▶ **Work item**: Copy exactly the last part of the entries, starting from the line with "ENGLISH (1392, 18)" and including the final line.

▶ **Data shown**:

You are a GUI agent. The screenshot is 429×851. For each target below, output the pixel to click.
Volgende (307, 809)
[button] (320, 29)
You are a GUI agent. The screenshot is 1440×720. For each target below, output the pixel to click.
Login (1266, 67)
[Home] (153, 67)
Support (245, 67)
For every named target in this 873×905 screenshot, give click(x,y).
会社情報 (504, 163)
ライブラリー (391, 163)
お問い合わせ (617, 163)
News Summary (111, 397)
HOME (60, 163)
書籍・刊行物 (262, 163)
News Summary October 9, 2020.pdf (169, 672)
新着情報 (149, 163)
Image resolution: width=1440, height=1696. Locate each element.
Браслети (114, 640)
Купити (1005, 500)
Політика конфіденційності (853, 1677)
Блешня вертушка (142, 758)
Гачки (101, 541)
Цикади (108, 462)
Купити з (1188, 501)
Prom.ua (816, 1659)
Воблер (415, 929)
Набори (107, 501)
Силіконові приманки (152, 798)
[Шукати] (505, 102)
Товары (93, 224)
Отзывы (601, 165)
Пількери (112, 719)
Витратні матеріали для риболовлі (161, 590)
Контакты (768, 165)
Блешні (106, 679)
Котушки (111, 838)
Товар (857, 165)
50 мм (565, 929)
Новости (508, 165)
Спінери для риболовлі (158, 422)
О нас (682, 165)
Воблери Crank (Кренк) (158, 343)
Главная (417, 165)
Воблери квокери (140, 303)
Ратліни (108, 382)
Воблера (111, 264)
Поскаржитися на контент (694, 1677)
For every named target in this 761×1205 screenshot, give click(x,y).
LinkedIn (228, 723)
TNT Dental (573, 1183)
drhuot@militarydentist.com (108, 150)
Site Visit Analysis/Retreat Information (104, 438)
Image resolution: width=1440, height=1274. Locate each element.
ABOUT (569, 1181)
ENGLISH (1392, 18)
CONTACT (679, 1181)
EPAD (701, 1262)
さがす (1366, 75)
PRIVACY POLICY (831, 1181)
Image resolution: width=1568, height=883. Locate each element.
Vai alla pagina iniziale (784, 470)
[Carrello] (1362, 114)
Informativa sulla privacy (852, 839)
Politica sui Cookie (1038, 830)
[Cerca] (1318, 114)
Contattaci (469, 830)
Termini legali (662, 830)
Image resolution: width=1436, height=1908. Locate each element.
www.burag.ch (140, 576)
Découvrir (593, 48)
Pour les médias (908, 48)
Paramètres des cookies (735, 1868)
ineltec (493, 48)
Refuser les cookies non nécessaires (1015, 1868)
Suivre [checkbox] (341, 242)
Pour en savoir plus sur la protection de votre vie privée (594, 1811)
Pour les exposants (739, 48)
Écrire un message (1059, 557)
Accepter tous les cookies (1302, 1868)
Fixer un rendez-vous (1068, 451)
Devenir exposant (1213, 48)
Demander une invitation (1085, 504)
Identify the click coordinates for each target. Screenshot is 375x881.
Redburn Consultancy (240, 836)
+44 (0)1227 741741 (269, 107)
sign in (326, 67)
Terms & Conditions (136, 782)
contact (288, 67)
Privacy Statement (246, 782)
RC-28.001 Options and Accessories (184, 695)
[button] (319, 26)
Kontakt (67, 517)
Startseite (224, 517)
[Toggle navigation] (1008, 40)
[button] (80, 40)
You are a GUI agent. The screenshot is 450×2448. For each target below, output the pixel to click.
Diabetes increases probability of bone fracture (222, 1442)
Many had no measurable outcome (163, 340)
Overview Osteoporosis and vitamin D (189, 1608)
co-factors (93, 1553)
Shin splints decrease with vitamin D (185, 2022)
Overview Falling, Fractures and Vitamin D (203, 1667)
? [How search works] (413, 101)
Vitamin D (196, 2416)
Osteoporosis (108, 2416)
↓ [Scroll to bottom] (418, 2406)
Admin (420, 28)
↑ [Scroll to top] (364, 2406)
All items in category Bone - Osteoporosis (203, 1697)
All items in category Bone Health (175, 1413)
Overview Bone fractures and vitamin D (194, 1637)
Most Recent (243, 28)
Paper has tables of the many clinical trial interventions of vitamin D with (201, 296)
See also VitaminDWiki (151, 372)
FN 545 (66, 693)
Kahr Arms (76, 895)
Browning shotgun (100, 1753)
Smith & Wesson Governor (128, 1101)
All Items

▶ **Result of this exercise**:
ENGLISH (1392, 18)
CONTACT (679, 1181)
EPAD (701, 1262)
さがす (1366, 75)
PRIVACY POLICY (831, 1181)
Image resolution: width=1568, height=883. Locate each element.
Vai alla pagina iniziale (784, 470)
[Carrello] (1362, 114)
Informativa sulla privacy (852, 839)
Politica sui Cookie (1038, 830)
[Cerca] (1318, 114)
Contattaci (469, 830)
Termini legali (662, 830)
Image resolution: width=1436, height=1908. Locate each element.
www.burag.ch (140, 576)
Découvrir (593, 48)
Pour les médias (908, 48)
Paramètres des cookies (735, 1868)
ineltec (493, 48)
Refuser les cookies non nécessaires (1015, 1868)
Suivre [checkbox] (341, 242)
Pour en savoir plus sur la protection de votre vie privée (594, 1811)
Pour les exposants (739, 48)
Écrire un message (1059, 557)
Accepter tous les cookies (1302, 1868)
Fixer un rendez-vous (1068, 451)
Devenir exposant (1213, 48)
Demander une invitation (1085, 504)
Identify the click coordinates for each target. Screenshot is 375x881.
Redburn Consultancy (240, 836)
+44 (0)1227 741741 (269, 107)
sign in (326, 67)
Terms & Conditions (136, 782)
contact (288, 67)
Privacy Statement (246, 782)
RC-28.001 Options and Accessories (184, 695)
[button] (319, 26)
Kontakt (67, 517)
Startseite (224, 517)
[Toggle navigation] (1008, 40)
[button] (80, 40)
You are a GUI agent. The screenshot is 450×2448. For each target below, output the pixel to click.
Diabetes increases probability of bone fracture (222, 1442)
Many had no measurable outcome (163, 340)
Overview Osteoporosis and vitamin D (189, 1608)
co-factors (93, 1553)
Shin splints decrease with vitamin D (185, 2022)
Overview Falling, Fractures and Vitamin D (203, 1667)
? [How search works] (413, 101)
Vitamin D (196, 2416)
Osteoporosis (108, 2416)
↓ [Scroll to bottom] (418, 2406)
Admin (420, 28)
↑ [Scroll to top] (364, 2406)
All items in category Bone - Osteoporosis (203, 1697)
All items in category Bone Health (175, 1413)
Overview Bone fractures and vitamin D (194, 1637)
Most Recent (243, 28)
Paper has tables of the many clinical trial interventions of vitamin D with (201, 296)
See also VitaminDWiki (151, 372)
FN 545 (66, 693)
Kahr Arms (76, 895)
Browning shotgun (100, 1753)
Smith & Wesson Governor (128, 1101)
All Items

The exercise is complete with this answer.